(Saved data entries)
----
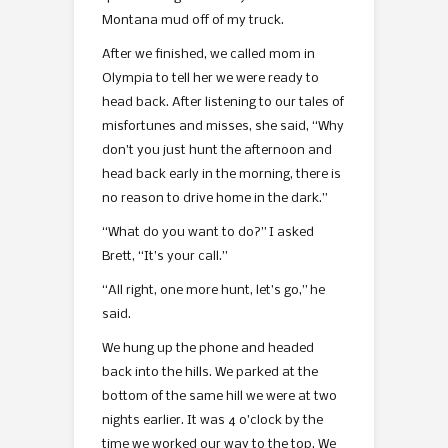
Montana mud off of my truck.
After we finished, we called mom in
Olympia to tell her we were ready to
head back. After listening to our tales of
misfortunes and misses, she said, “Why
don’t you just hunt the afternoon and
head back early in the morning, there is
no reason to drive home in the dark.”
“What do you want to do?” I asked
Brett, “It’s your call.”
“All right, one more hunt, let’s go,” he
said.
We hung up the phone and headed
back into the hills. We parked at the
bottom of the same hill we were at two
nights earlier. It was 4 o’clock by the
time we worked our way to the top. We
----
Instructions for the task. Write out, exactly as shown, only the lines running from the one that contains "Olympia to tell her we were ready to" to the last line above.

The completed task.
Olympia to tell her we were ready to
head back. After listening to our tales of
misfortunes and misses, she said, “Why
don’t you just hunt the afternoon and
head back early in the morning, there is
no reason to drive home in the dark.”
“What do you want to do?” I asked
Brett, “It’s your call.”
“All right, one more hunt, let’s go,” he
said.
We hung up the phone and headed
back into the hills. We parked at the
bottom of the same hill we were at two
nights earlier. It was 4 o’clock by the
time we worked our way to the top. We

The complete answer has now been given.